Monaco go into Wednesday’s Champions League clash with Arsenal having enjoyed a fine start to the season at home and in Europe, led by the latest exciting talents to come through the club’s academy, Eliesse Ben Seghir and Maghnes Akliouche.
The principality side have in the past brought through the likes of Thierry Henry and Kylian Mbappe, two brilliant attacking players who went on to win World Cups with France.
There are similarities between those two stars and Ben Seghir and Akliouche, both wingers in Adi Huetter’s team who sit third in Ligue 1, five points behind leaders Paris Saint-Germain.
In the Champions League they are eighth, on course to progress directly to the last 16 at the end of the league phase ahead of Wednesday’s testing trip to London.
Monaco kicked off their European campaign with a noteworthy 2-1 success at home to Barcelona, a game in which Akliouche netted their opening goal, one of four he has scored this season.
Only Ben Seghir, with five, has got more goals for a team adapting to life following the departure at the end of last season of their prolific former captain Wissam Ben Yedder, who was out of contract and embroiled in legal trouble.
“It makes you dream and tells you that the club does a good job,” Ben Seghir recently told UEFA.com when asked about coming through at Monaco and following in the footsteps of Henry and Mbappe.
“If the club managed to produce those players, you have to believe in their project and give everything to succeed.”
‘International class’
Ben Seghir is just 19 but it is almost two years since he made his Ligue 1 debut with a bang, scoring a brace against Auxerre just days after the final of the 2022 World Cup.

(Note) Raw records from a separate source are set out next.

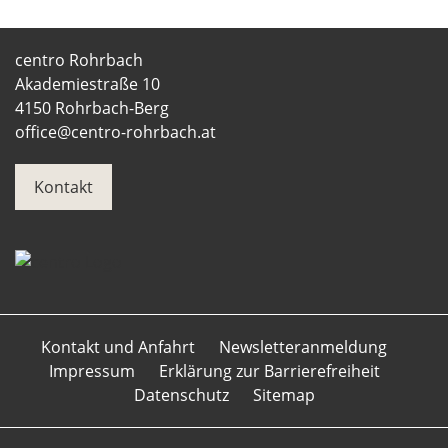
centro Rohrbach
Akademiestraße 10
4150 Rohrbach-Berg
office@centro-rohrbach.at
Kontakt
Kontakt und Anfahrt
Newsletteranmeldung
Impressum
Erklärung zur Barrierefreiheit
Datenschutz
Sitemap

He plays either wide on the left or behind the central striker, while the 22-year-old Akliouche’s position is on the right flank.
The duo are under contract until 2027 and 2028 respectively, but Monaco will struggle to keep hold of them beyond this season if they maintain their current form.
Ben Seghir, who was born in the glitzy Mediterranean resort town of Saint-Tropez but has chosen to represent Morocco at full international level, is something of an old-school talent.
“I grew up with idols like Neymar, who gives pleasure to spectators, and so I try to do the same,” he told UEFA.
“He is a player who dribbles, who scores goals, sets up goals and helps his teammates,” added Ben Seghir, who has described his international colleague Achraf Hakimi as “like a big brother to me.”
Akliouche is a native of the Paris suburbs and has Algerian heritage, but is believed to be on the brink of breaking into the full French national team.
France coach Didier Deschamps managed Monaco two decades ago and is based on the Cote d’Azur, so has easy access if he wants to see the floppy-haired wide man in action.
“For me he is an international class player,” said Huetter recently of Akliouche, who featured for Henry’s France side at this year’s Olympics, scoring in the final as Les Bleus lost to Spain and settled for the silver medal.
“Honestly I am not concentrating on that. I am just living in the present,” Akliouche said recently of his France prospects.
The present means the clash with Henry’s old side Arsenal, who lie level on points with Monaco in the Champions League table as the fight to qualify for the knockout phase intensifies.